Background and objective: Blood eosinopenia has long been known as a marker of acute infection, and has recently been shown to be a better predictor of sepsis than CRP in critically ill patients. This study examines the usefulness of eosinopenia (< or = 0.04), for predicting the severity of exacerbations of COPD using inpatient mortality and length of stay as markers of severity.
Methods: Retrospective review of the case-notes of patients admitted with an exacerbation of COPD from March 2007 to April 2008. Patients with radiographic evidence of pneumonia and those having steroids in the previous week were excluded. Data were collected for age, length of stay, pH, WCC and mortality.

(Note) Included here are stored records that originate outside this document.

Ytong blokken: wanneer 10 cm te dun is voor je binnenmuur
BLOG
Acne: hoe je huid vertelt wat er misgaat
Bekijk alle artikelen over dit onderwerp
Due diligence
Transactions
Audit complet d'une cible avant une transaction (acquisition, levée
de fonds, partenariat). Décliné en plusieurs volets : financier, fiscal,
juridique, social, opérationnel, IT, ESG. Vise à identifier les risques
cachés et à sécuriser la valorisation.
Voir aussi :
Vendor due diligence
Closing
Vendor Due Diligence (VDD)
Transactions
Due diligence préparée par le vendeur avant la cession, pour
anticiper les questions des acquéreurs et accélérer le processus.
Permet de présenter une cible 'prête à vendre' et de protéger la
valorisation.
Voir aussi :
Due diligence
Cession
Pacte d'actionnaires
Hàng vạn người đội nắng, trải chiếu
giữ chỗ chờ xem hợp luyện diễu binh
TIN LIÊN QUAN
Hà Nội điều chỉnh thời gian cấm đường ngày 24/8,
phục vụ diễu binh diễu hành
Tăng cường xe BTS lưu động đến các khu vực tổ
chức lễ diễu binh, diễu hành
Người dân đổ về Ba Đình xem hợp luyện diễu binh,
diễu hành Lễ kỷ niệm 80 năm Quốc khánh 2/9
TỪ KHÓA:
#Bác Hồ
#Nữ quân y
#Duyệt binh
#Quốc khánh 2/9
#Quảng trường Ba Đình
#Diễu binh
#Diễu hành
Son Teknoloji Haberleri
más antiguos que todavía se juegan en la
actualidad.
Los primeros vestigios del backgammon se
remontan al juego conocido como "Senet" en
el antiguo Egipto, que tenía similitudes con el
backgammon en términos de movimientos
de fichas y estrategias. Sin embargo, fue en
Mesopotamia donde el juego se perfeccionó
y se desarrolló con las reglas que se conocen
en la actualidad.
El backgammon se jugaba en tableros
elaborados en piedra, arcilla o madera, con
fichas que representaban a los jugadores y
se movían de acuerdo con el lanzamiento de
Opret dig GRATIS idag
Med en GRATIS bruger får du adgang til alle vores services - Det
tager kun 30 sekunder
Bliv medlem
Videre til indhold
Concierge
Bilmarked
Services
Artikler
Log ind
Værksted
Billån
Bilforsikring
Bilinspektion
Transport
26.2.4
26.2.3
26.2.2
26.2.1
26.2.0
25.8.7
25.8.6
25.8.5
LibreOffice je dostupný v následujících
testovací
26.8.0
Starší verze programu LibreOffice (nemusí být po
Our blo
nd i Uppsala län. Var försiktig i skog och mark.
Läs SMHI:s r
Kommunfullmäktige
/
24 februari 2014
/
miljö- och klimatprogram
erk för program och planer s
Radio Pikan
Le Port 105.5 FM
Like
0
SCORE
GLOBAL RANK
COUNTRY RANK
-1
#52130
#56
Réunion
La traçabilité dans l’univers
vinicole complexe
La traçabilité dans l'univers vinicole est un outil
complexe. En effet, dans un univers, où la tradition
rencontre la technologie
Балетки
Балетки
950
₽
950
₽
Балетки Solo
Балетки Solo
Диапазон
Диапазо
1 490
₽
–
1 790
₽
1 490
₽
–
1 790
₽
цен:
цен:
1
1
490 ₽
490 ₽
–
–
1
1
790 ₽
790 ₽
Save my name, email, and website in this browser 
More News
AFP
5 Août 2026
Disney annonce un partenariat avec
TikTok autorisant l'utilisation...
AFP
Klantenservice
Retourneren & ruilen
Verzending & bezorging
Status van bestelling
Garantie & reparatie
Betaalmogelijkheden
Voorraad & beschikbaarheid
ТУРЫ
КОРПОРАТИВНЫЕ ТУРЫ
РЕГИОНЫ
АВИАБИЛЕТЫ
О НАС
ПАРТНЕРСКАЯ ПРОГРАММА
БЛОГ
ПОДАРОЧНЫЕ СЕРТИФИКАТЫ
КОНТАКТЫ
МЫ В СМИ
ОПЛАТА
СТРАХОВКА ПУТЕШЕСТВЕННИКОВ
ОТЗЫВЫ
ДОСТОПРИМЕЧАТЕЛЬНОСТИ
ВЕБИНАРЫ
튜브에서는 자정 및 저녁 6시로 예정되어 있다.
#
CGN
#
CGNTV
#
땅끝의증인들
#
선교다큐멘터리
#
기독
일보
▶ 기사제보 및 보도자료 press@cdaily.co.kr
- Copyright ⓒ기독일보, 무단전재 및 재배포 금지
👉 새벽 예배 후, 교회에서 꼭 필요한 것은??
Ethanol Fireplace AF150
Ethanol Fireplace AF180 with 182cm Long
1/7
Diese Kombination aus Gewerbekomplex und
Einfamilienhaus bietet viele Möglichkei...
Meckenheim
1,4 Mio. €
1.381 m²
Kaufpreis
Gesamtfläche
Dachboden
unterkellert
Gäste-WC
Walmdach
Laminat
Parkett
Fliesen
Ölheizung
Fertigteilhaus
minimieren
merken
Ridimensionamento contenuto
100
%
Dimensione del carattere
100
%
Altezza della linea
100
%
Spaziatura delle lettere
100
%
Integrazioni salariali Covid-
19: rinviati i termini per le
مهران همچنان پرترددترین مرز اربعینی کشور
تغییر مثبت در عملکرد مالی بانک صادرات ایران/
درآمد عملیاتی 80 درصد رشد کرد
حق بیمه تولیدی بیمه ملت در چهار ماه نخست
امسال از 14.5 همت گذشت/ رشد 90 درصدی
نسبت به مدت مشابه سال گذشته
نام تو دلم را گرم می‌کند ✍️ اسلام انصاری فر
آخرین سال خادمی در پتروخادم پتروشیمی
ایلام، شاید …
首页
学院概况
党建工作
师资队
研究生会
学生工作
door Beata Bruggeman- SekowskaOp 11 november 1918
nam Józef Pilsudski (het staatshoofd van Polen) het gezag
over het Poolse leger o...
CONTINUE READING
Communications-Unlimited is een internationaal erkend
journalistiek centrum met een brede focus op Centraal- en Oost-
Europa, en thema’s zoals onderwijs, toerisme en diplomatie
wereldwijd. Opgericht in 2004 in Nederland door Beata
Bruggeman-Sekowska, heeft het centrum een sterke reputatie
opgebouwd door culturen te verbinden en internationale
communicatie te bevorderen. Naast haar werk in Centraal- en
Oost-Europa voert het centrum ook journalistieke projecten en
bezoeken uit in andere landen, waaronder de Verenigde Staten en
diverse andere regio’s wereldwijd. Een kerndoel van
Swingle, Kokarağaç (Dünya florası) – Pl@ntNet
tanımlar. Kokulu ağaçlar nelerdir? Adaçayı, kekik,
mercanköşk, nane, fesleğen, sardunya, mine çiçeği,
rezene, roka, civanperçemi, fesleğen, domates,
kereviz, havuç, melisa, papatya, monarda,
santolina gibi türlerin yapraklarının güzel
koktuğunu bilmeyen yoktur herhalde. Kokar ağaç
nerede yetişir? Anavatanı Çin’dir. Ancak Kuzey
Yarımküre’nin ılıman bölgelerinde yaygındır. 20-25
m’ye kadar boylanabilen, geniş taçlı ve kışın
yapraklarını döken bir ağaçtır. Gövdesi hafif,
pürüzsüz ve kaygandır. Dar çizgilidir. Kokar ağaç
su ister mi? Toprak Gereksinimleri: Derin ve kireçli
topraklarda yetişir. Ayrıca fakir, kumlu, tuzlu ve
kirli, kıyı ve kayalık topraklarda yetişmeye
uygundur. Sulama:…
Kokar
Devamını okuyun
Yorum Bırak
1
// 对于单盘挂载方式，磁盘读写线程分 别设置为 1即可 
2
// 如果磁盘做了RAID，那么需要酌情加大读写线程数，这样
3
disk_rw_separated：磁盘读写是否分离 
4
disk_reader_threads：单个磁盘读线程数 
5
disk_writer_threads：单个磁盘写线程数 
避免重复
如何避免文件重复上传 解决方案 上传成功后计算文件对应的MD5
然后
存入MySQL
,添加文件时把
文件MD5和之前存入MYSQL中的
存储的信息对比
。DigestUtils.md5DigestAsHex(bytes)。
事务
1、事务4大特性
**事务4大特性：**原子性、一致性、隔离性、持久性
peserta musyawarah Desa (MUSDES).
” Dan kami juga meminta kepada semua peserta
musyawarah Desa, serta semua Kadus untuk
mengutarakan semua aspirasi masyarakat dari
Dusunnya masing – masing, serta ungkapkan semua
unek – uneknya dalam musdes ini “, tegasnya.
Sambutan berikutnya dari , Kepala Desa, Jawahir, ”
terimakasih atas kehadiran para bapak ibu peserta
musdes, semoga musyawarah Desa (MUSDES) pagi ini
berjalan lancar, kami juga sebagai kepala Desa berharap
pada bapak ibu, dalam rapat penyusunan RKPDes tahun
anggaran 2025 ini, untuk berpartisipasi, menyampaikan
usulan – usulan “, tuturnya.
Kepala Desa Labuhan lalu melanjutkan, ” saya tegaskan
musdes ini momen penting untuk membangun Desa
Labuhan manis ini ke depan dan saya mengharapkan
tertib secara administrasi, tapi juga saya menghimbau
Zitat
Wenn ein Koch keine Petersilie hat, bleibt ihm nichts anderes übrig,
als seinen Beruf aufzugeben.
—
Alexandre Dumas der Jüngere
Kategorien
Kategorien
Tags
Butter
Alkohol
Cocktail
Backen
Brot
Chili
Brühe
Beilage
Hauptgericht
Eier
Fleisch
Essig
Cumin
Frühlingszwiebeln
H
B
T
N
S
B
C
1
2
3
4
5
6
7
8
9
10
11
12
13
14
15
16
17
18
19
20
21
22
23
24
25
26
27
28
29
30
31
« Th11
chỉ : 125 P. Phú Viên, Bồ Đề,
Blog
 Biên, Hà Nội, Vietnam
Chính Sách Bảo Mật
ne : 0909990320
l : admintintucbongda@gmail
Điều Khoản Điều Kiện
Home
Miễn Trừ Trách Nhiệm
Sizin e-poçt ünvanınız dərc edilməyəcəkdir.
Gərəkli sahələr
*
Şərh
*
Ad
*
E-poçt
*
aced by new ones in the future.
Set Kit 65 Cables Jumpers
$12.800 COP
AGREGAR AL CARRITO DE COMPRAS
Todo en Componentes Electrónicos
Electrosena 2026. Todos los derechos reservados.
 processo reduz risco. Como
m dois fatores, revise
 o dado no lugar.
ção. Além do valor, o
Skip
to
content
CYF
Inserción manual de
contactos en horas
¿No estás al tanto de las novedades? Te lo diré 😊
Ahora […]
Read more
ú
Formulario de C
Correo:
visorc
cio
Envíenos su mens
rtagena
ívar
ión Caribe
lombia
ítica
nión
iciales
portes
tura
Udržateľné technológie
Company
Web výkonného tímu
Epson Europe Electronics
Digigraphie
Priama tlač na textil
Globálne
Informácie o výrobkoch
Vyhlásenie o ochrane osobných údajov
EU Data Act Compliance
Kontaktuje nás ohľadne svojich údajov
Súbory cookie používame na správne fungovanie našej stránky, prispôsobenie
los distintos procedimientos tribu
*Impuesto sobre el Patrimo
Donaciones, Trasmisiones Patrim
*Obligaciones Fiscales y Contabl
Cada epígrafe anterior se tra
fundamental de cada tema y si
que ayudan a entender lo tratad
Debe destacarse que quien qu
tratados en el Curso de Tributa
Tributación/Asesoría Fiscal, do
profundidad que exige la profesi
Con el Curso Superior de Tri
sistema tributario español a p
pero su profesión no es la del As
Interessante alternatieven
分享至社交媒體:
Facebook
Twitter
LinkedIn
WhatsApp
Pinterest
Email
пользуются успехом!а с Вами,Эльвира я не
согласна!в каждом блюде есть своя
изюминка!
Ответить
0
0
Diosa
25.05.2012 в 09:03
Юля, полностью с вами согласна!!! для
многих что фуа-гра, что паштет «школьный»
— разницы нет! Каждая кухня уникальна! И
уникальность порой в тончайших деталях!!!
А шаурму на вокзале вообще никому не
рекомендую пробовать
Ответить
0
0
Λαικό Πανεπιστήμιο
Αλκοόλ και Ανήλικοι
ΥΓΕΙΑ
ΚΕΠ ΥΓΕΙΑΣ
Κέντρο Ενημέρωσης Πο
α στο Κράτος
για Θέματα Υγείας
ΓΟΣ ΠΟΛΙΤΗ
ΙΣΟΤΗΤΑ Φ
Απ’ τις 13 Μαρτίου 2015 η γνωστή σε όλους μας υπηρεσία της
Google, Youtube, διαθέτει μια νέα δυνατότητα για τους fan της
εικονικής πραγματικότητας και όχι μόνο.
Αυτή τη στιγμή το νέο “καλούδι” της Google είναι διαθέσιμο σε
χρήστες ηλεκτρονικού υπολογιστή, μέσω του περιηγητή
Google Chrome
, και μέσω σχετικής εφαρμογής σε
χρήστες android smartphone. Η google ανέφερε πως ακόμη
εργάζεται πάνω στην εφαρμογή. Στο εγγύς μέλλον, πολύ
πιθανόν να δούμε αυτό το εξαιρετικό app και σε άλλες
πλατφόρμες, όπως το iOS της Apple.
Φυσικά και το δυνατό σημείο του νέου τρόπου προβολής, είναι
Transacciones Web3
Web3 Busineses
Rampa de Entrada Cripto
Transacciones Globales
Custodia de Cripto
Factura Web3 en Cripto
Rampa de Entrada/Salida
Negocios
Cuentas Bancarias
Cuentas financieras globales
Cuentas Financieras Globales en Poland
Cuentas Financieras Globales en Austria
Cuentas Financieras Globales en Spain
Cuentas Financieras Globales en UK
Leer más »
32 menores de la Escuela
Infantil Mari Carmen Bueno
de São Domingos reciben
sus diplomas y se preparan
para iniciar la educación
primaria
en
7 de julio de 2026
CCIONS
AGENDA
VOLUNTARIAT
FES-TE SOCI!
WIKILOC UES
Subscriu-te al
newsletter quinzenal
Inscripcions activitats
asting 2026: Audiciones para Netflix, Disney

Results: Sixty-five patients fulfilled the inclusion criteria, 42 with a normal eosinophil count and 23 with eosinopenia. No significant differences were seen between the two groups' age, total WCC and admission pH. However, significant differences were seen in mortality (4/23 (17.4%) vs 1/42 (2.4%), P = 0.049) and length of stay (8 vs 5 days, P = 0.005) when the eosinopenia group compared with those with normal eosinophils.
Conclusions: The eosinophil count might be a useful marker of severity inpatients admitted with an exacerbation of COPD independent of the WCC and pH. As it is routinely given in the full blood count in all patients admitted to hospital, there is no extra cost for this beneficial test.